Ways & Means Committee Chair Richard Neal (D-Mass.) said he and Ways & Means Ranking Republican Kevin Brady (Texas) have agreed to general parameters for a surprise billing deal, but declined to elaborate.
"Let's put it this way, we are doing okay. The problem is around here is as quickly as these things come together they fall apart and you have to go back and re-patch them," Neal said.
Ways & Means Democratic spokeswoman Erin Hatch said committee Democrats hope to have a bill ready for markup sooner rather than later, but added that there is no firm timeline.
Comments by Brady in recent weeks evidenced the resumption of intra-committee surprise billing talks. On Nov. 13, Brady said there had been "no substantive talks" about surprise billing since House Democrats' impeachment inquiry into President Donald Trump began. A week later Brady had changed his tune.
"I would describe our talks with Chairman Neal as very constructive. I think we have made good progress toward a common surprise medical bill framework, and now our teams are finishing out the details on this," Brady said on Wednesday.
Brady also said he thinks having Ways & Means input on surprise billing negotiations would increase a future bill's likelihood of success.
"I think having the Ways & Means committee also weigh in on it with a bipartisan solution strengthens the probability that this becomes law and gets to the president's desk," Brady said.

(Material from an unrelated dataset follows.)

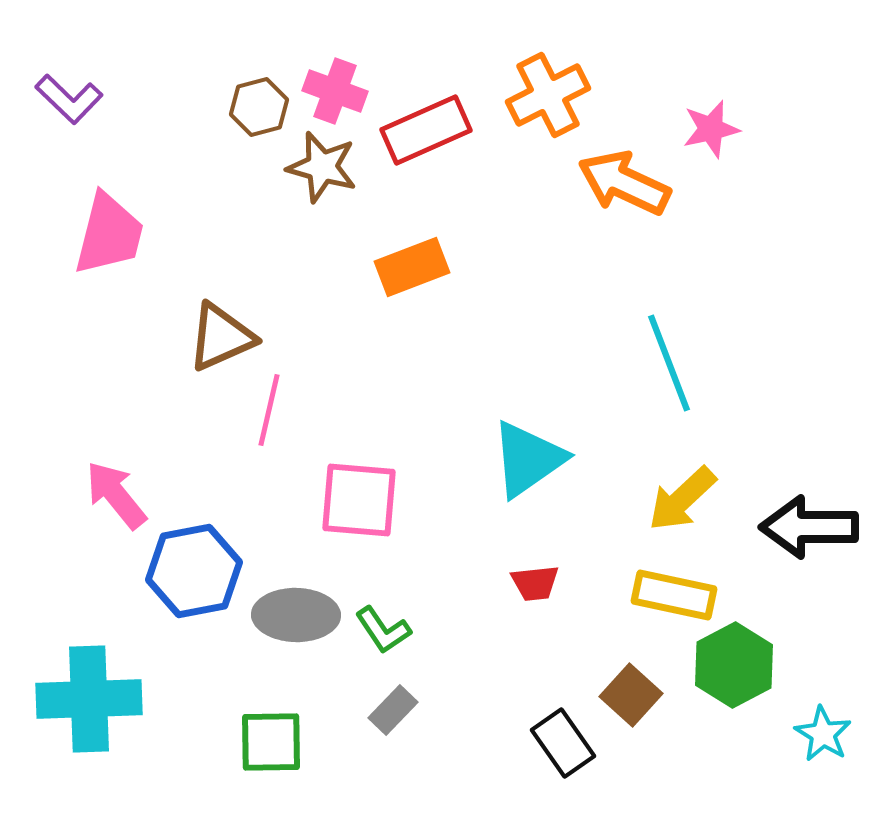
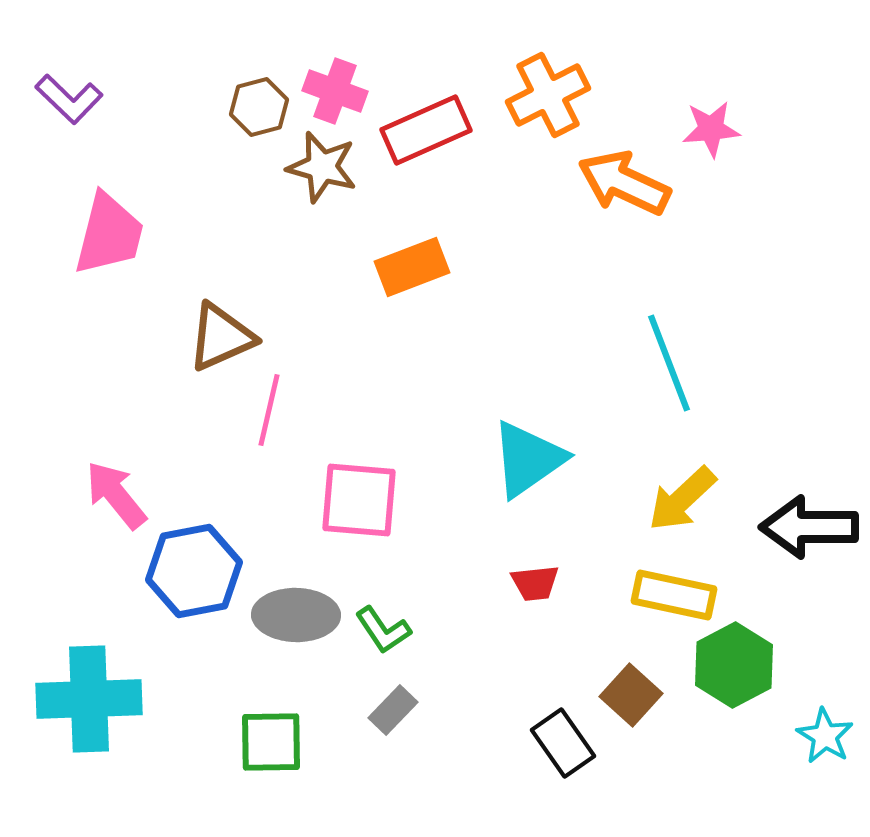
pink star: rotated 8 degrees clockwise
cyan star: moved 2 px right, 2 px down
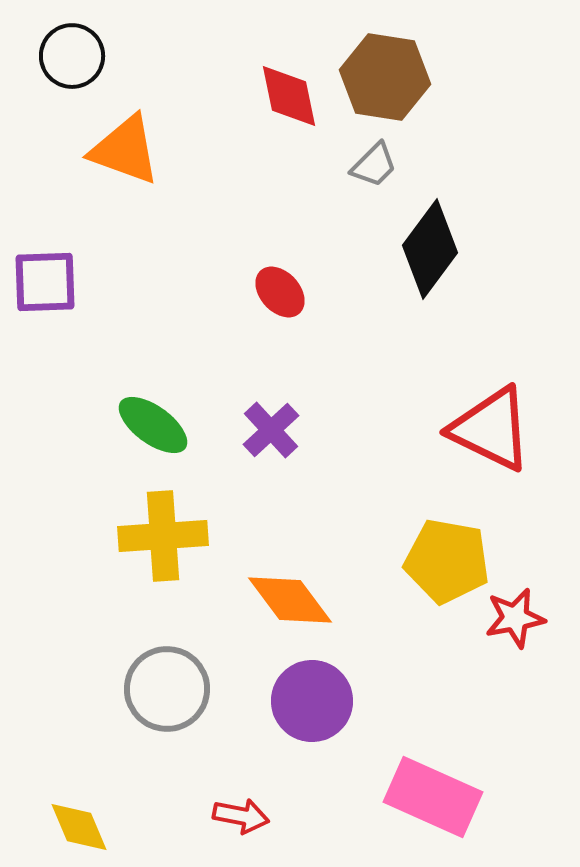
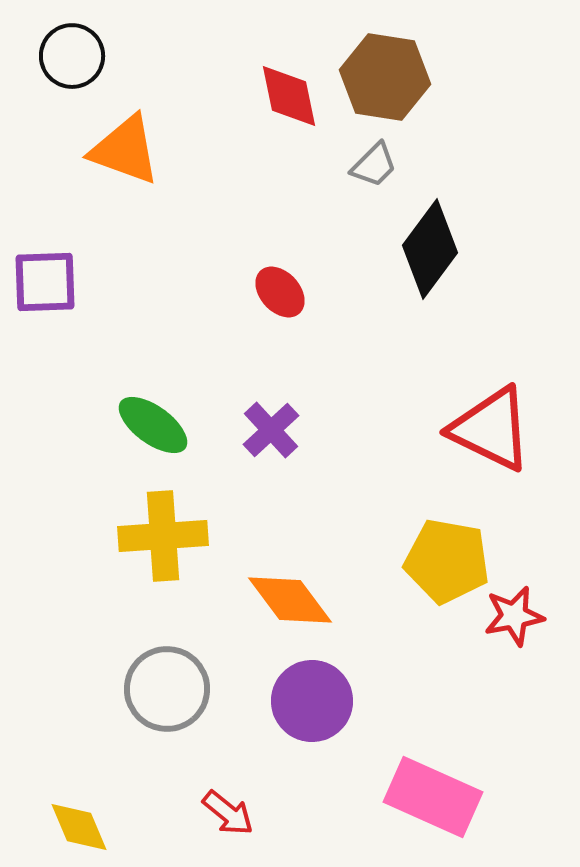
red star: moved 1 px left, 2 px up
red arrow: moved 13 px left, 3 px up; rotated 28 degrees clockwise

Shawn Gremminger, senior director of federal relations at the consumer advocacy group Families USA, said he worries that throwing another proposal into the mix could hurt the chances of Congress coming to a compromise in time for a December appropriations package.
"I appreciate what Ways & Means is trying to do in ensuring best possible consumer protections, but I am concerned that it may doom the chances of finalizing something by Dec. 20. We strongly support getting something done by the end of the year," Gremminger said.
Disagreements on issues outside of healthcare could cause Congress to punt a government funding fight into 2020, but Gremminger said that if Congress is able to reach an agreement in December, he would hate to see surprise billing not included because lawmakers were still negotiating.
In the upper chamber, Senate health committee member Sen. Bill Cassidy (R-La.) said his staff has been meeting with Alexander's staff and pushing for an arbitration backstop for disputes between providers and insurers. The version of surprise billing legislation the Senate health committee passed did not include such a backstop.
Cassidy said he has been hearing "good things, but not definite good things" about arbitration's inclusion in compromise legislation.
"I don't know if they will eventually accept the safety valve, but we do think we are putting up guardrails to address their concerns that a safety valve might be abused," Cassidy said.
The White House wants Congress to address surprise medical bills, and Domestic Policy Council chief Joe Grogan said on Nov. 8 that he is in regular contact with lawmakers in the House and Senate.
"I do hope it can come together in the end," Grogan said. "It's an easy issue for the American people to understand and want to address."